**Work task**
An image-free, exact copy of the records below is required.

────────────────

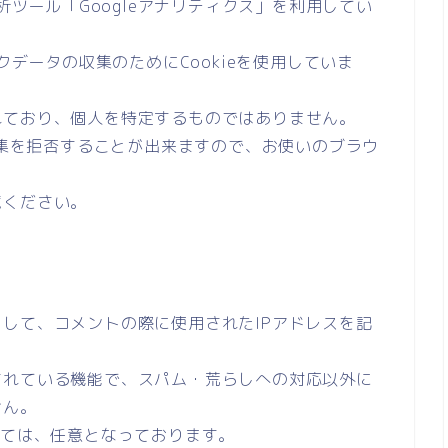
析ツール「Googleアナリティクス」を利用してい
クデータの収集のためにCookieを使用していま
れており、個人を特定するものではありません。
で収集を拒否することが出来ますので、お使いのブラウ
覧ください。
して、コメントの際に使用されたIPアドレスを記
されている機能で、スパム・荒らしへの対応以外に
せん。
しては、任意となっております。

────────────────

**Result of this task**
析ツール「Googleアナリティクス」を利用してい
クデータの収集のためにCookieを使用していま
れており、個人を特定するものではありません。
で収集を拒否することが出来ますので、お使いのブラウ
覧ください。
して、コメントの際に使用されたIPアドレスを記
されている機能で、スパム・荒らしへの対応以外に
せん。
しては、任意となっております。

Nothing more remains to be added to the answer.